▶ _REQUIRED ACTION_: Select from the records below every line that has the word "Allotments" in it.

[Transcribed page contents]
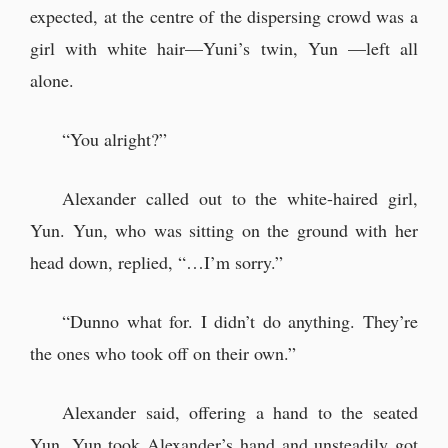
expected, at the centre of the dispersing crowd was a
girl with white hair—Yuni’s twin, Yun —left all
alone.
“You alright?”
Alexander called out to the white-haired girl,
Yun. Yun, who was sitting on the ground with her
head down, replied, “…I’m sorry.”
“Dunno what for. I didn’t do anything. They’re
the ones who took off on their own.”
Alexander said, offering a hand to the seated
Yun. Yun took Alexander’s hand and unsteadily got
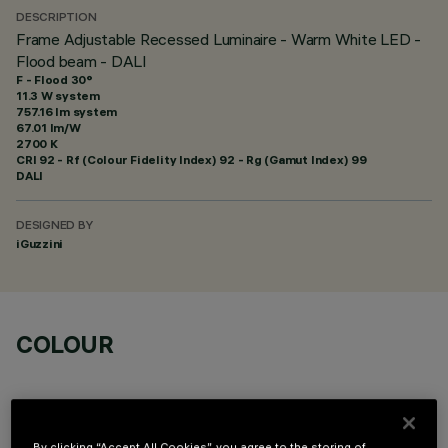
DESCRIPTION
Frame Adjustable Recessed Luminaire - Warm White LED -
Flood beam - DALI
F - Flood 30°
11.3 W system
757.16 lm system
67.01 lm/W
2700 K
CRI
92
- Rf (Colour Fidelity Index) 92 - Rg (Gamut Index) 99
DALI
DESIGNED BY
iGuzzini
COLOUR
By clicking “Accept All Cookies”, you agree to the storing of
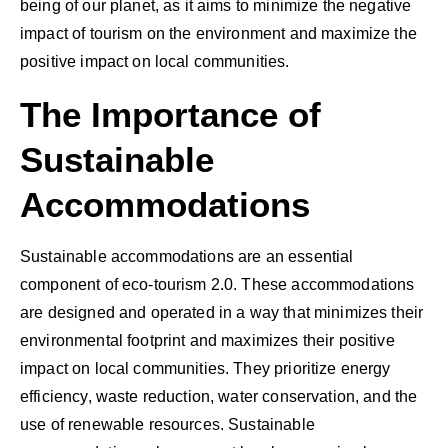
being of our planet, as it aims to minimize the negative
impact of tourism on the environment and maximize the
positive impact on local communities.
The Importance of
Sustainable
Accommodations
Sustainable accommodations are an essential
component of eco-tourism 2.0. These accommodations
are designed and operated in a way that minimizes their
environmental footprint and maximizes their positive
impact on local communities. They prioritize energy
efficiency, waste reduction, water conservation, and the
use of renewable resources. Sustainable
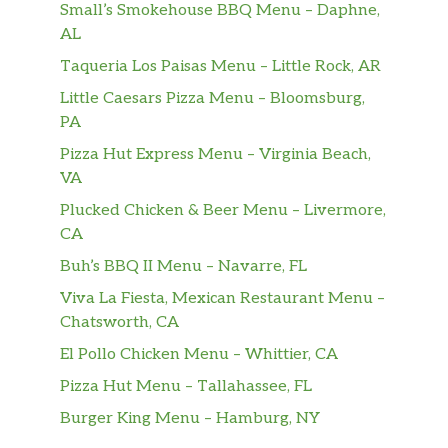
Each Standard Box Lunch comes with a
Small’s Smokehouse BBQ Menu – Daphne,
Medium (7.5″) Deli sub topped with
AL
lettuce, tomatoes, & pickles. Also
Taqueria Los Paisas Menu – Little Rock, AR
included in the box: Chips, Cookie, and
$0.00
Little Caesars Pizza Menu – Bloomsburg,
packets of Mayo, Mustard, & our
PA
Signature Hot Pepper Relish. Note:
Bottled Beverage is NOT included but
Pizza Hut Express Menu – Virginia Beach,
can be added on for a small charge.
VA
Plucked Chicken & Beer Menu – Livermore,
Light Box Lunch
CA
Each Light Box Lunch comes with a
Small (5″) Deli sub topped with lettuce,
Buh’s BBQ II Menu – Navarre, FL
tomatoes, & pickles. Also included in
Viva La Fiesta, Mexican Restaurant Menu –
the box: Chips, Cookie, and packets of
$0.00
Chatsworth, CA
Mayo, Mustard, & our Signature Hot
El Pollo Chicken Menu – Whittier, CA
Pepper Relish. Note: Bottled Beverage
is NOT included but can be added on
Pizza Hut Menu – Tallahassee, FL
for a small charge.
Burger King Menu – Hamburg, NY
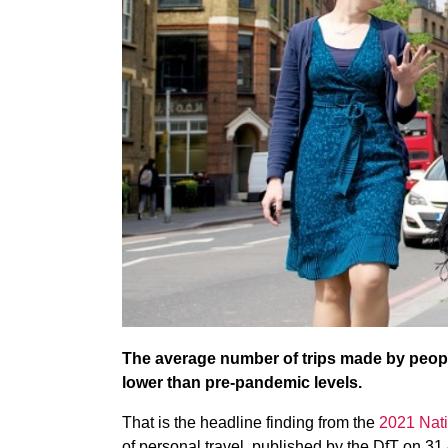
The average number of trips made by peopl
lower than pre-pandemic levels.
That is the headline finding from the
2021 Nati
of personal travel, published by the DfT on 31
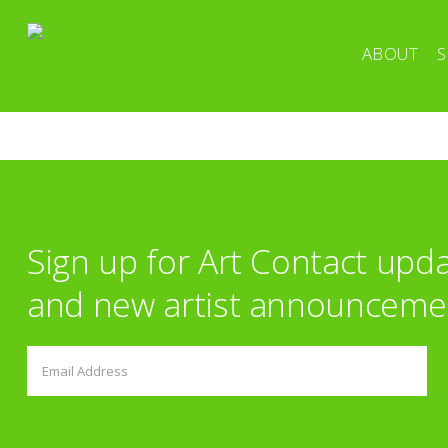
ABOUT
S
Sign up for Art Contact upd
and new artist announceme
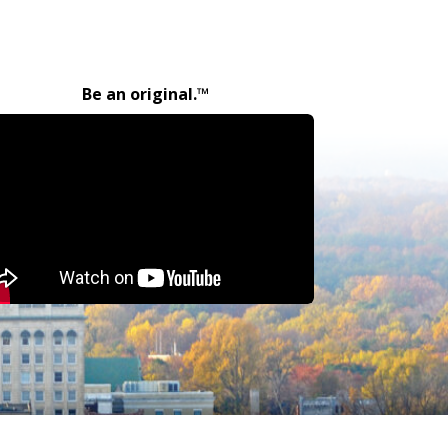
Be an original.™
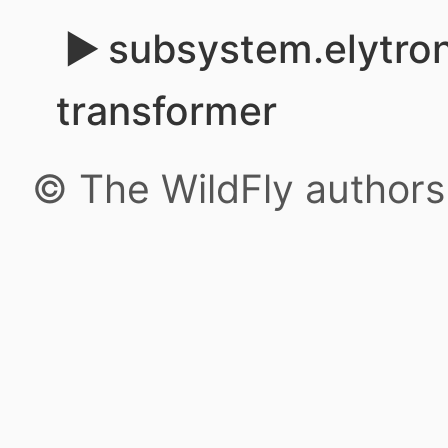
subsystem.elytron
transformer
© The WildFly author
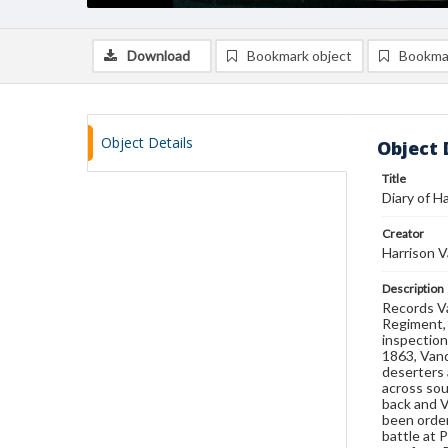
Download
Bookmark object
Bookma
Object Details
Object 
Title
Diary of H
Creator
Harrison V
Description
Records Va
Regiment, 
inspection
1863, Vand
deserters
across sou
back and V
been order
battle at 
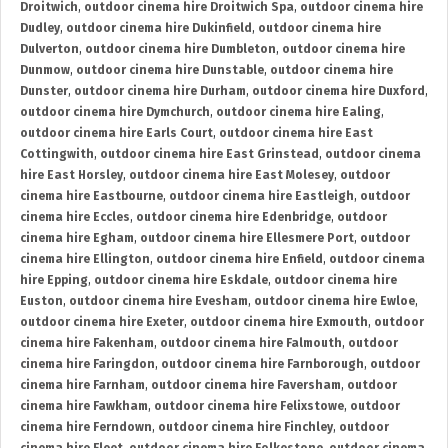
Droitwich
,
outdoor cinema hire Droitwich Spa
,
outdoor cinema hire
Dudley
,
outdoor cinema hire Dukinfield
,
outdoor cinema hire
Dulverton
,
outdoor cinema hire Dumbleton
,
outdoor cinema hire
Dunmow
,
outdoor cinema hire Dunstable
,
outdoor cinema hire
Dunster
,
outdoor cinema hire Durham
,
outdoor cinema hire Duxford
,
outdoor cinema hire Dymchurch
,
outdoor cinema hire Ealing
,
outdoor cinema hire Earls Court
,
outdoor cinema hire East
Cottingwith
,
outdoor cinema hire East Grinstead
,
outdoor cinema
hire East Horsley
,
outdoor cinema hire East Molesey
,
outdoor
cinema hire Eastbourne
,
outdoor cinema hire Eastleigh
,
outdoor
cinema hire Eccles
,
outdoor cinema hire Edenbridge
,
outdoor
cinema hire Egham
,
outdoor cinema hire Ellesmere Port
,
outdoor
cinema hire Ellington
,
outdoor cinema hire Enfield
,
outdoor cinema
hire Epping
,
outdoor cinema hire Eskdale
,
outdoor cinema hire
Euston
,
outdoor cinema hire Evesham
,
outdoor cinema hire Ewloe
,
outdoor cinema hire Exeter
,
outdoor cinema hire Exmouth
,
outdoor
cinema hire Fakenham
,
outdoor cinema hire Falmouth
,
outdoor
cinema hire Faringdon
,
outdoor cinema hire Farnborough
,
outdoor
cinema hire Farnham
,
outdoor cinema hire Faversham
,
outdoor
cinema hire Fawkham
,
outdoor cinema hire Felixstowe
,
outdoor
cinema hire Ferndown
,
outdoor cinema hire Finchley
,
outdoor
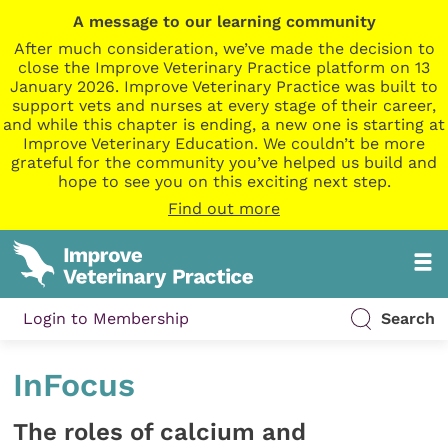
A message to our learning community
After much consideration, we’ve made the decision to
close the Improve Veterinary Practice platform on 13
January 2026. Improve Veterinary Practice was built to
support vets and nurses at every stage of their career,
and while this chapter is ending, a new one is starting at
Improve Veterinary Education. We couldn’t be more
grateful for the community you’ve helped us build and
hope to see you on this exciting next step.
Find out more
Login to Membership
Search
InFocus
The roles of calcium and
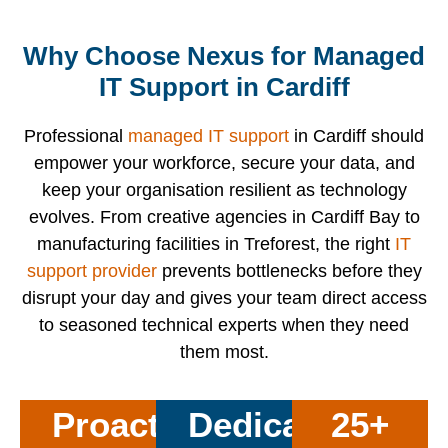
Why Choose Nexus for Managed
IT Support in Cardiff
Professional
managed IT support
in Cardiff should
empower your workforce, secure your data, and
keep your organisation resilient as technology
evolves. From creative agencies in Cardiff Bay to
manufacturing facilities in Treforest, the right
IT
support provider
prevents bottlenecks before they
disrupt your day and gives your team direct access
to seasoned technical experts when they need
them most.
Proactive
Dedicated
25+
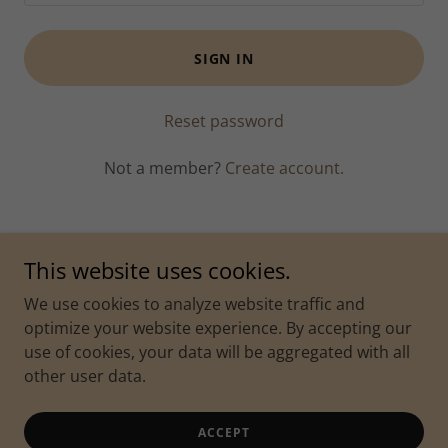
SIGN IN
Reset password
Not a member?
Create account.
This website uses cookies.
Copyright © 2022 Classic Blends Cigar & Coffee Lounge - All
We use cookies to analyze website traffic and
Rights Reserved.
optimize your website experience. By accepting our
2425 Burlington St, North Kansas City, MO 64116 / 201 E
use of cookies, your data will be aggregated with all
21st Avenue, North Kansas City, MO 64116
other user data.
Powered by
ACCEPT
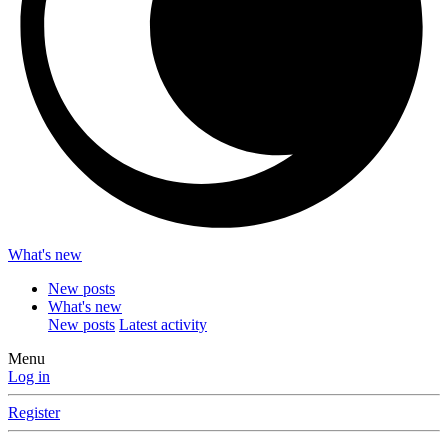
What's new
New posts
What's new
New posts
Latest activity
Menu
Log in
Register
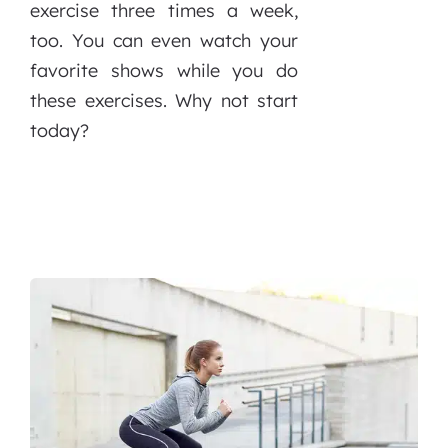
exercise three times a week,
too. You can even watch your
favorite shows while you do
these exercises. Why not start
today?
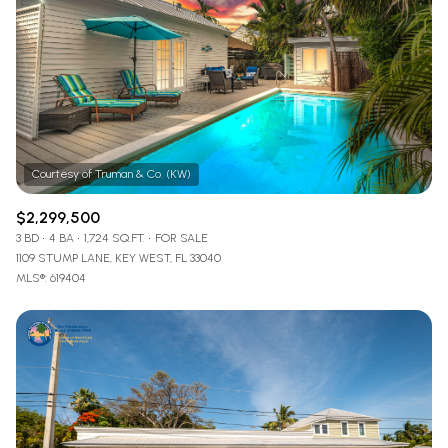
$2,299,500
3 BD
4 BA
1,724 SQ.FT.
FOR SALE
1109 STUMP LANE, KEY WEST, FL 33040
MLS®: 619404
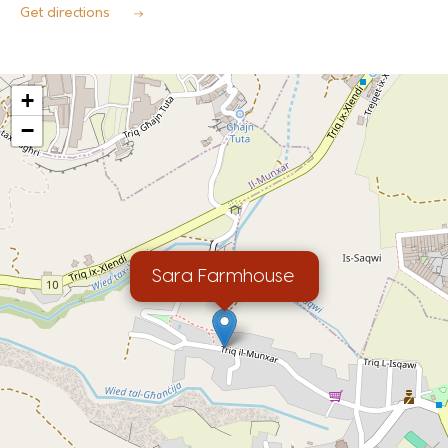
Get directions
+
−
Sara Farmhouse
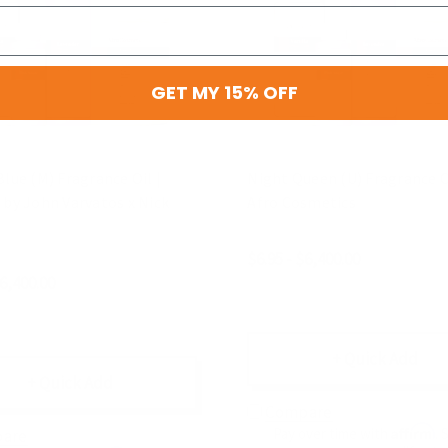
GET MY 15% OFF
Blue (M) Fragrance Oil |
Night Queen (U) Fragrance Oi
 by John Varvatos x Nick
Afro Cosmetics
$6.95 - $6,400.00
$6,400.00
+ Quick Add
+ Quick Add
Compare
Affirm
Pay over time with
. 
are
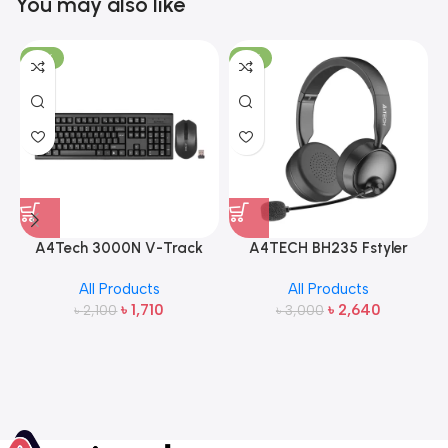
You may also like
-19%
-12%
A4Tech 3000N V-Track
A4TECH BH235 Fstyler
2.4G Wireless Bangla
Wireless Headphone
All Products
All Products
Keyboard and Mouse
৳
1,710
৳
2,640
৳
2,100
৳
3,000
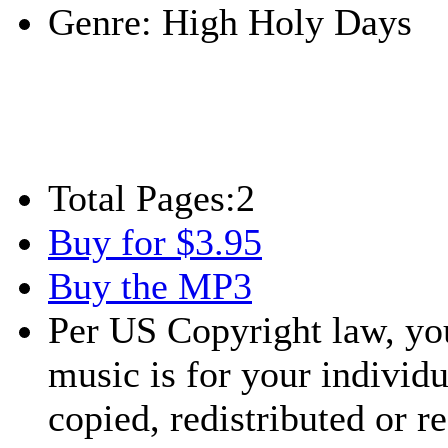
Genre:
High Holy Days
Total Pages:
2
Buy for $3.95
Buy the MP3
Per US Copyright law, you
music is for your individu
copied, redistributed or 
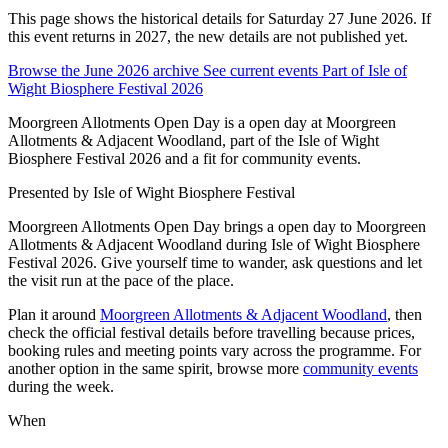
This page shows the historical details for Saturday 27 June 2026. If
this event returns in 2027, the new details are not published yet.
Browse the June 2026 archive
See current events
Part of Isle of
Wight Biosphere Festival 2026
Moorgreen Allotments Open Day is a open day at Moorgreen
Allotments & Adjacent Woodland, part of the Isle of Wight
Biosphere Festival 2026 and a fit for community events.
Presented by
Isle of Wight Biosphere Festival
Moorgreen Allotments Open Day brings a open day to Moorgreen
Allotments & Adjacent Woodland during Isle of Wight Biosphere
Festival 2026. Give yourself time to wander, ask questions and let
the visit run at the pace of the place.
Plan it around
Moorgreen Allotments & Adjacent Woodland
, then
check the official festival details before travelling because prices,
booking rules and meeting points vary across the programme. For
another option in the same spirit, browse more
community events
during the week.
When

▶ _SOLVED EXERCISE_:
Moorgreen Allotments Open Day is a open day at Moorgreen
Allotments & Adjacent Woodland, part of the Isle of Wight
Moorgreen Allotments Open Day brings a open day to Moorgreen
Allotments & Adjacent Woodland during Isle of Wight Biosphere
Moorgreen Allotments & Adjacent Woodland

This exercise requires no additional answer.